MongoDB Flashcards
Describe the Documental Database paradigm and it’s features.
Documental Databases can be strutured as colletions containing documents. This documents can be acessed with a key (key-value structure) or per their proper content.
The Pros of Documental Databases can be refered as the ease to store semi-structured data that require intensive use of null values, know to be programmer friendly (simple syntax and implementation close to the conceptual model) and being web-oriented (using CRUD operations: PUT, GET, POST, DELETE).
Examples of Documental Databases are CouchDB, MongoDB, Firebase, ElasticSearch.
Enumerate the best use cases for the use of MongoDB or Documental Databases in general.
- Content managment
- IOT
- Overall, solid paradigm to start (if there are existing doubts about the possbile paradigm to choose)
!! Graphs (especially with need to relate and join data) == NOT GOOD!

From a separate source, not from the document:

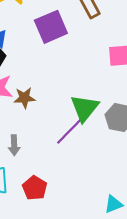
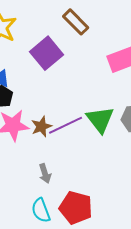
purple line: (71, 130) -> (66, 125), moved, turned 36
red pentagon: (35, 188) -> (76, 208), size x1.4

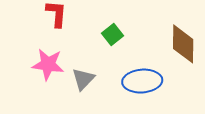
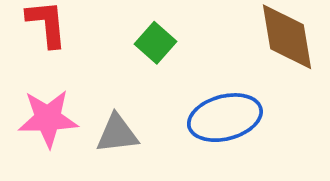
gray triangle: (83, 79) -> (117, 134), turned 50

Define architecture concepts like mongod and Multi-node architecture, relating the goal of existing an Arbitrer.
Mongod can be defined as an instantiable process from mongoDB to manage data acess, running in every node.
Multi-node architecture can be defined as a group of mongod instances that store, in the beginning, the same copies of the data.
Multi-node architecture:
- Primary: stores the main copies
- Secondary: stores the secondary copies of the Primary
- Arbitrer: If the Primary goes down, votes to decide which Secondary will become the Primary.

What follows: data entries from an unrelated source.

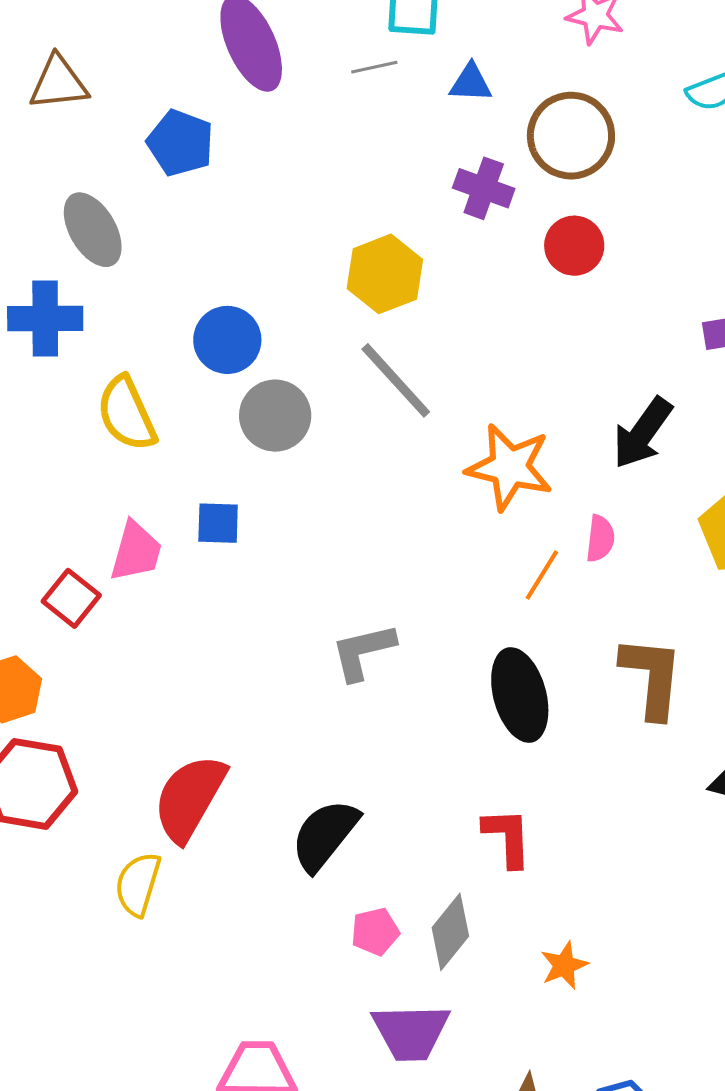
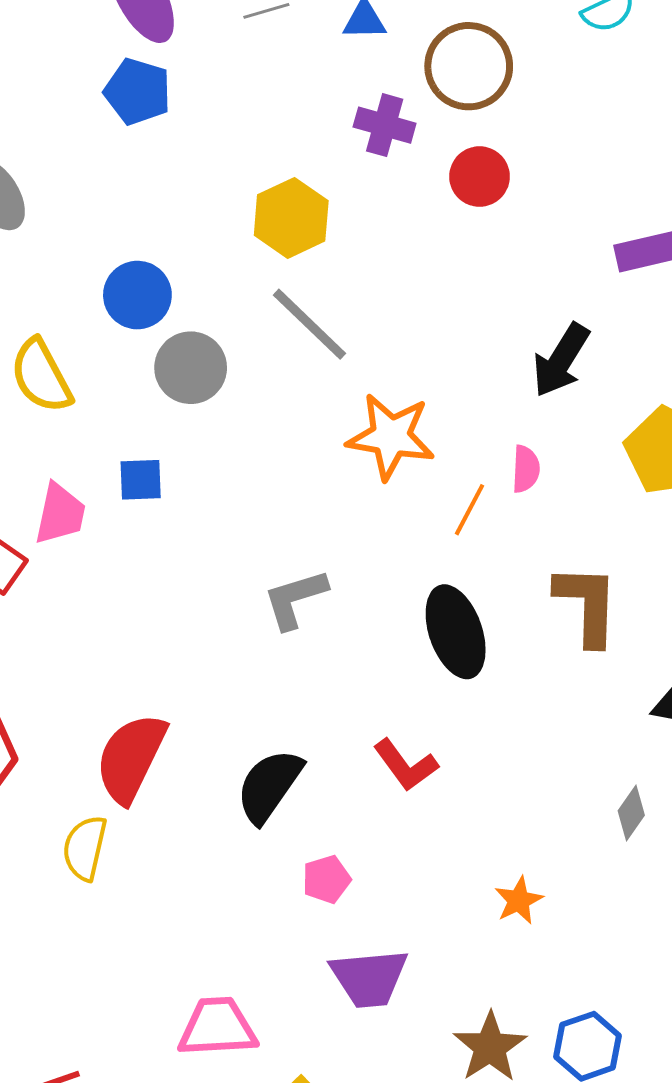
blue pentagon: (180, 143) -> (138, 91), moved
orange star: (510, 467) -> (391, 437), moved
red L-shape: (507, 837) -> (406, 765), moved, turned 150
gray diamond: (450, 932) -> (631, 813), moved, size x0.7

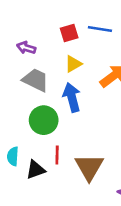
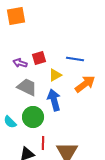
blue line: (100, 29) -> (75, 59), moved
red square: (69, 33) -> (39, 58), moved
cyan semicircle: (13, 156) -> (10, 122), moved, turned -48

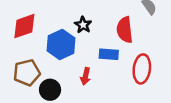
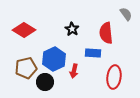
red diamond: (24, 26) -> (24, 30), turned 50
blue hexagon: (61, 44) -> (54, 59), moved
red ellipse: (142, 69) -> (114, 77), moved

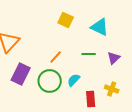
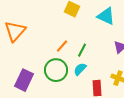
green line: (89, 54) -> (82, 50), moved, turned -64
purple rectangle: (21, 74) -> (24, 80), moved

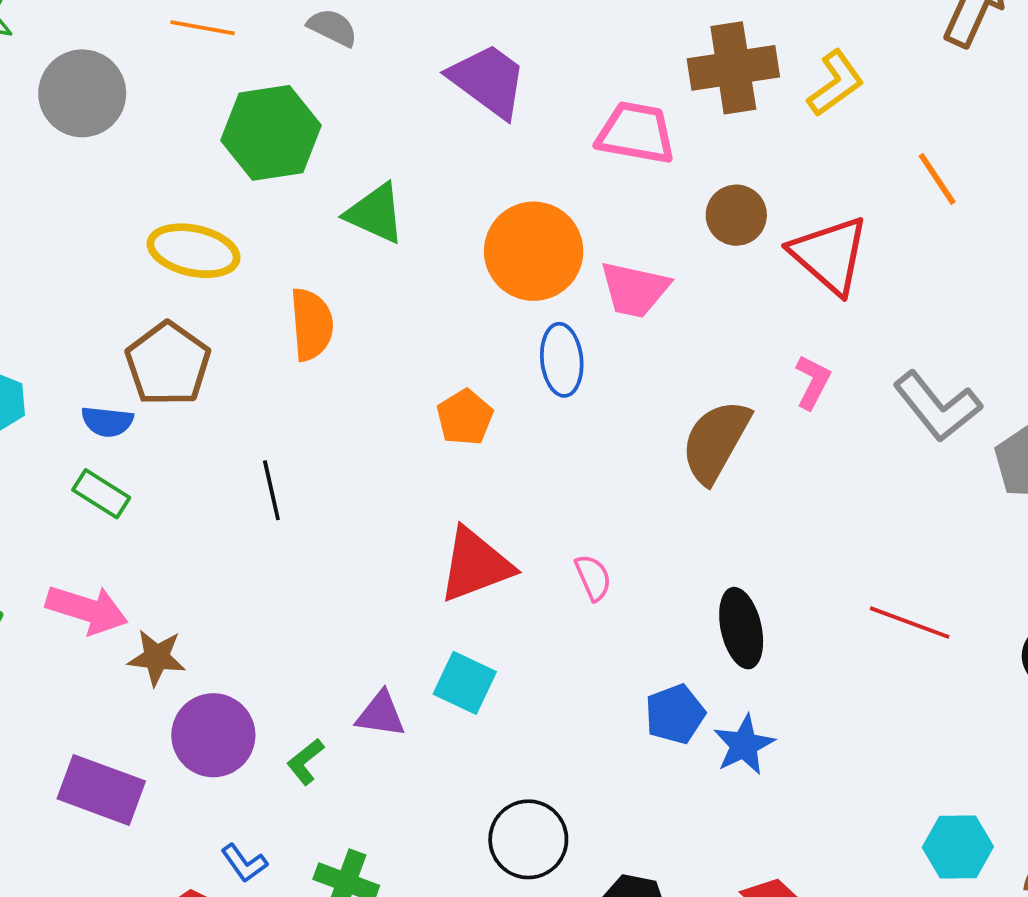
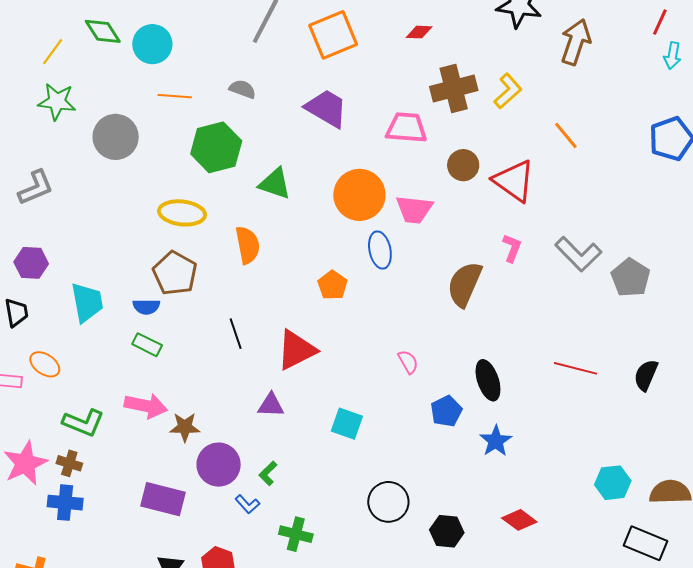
red triangle: (475, 565) -> (296, 350), moved
purple triangle: (381, 714) -> (271, 405), moved
blue pentagon: (675, 714) -> (446, 411), moved
blue L-shape: (244, 863) -> (247, 504), moved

Describe the process related with Sharding and all the concepts envolved.
Sharding consists on an optional distribution node data distribution that MongoDB allows. The documents itself are not divided (they are a indivisible unity), the dividing is based on a partition key (shard key) and the pieces of the documents (Chunks) are placed in shards (replica set that stores part of the data from the DB).
The distribution of the Chunks though the Shards is based on Shard key and its use (the Shard key always as to be a field of an indexed document).
Compare both types of Sharding (Range Based Sharding and Hash Based Sharding)
> Range Based Sharding = chunks are created based on the value of the shard key
- Documents with similar shard key value will probably be in the same shard (good for viewing data)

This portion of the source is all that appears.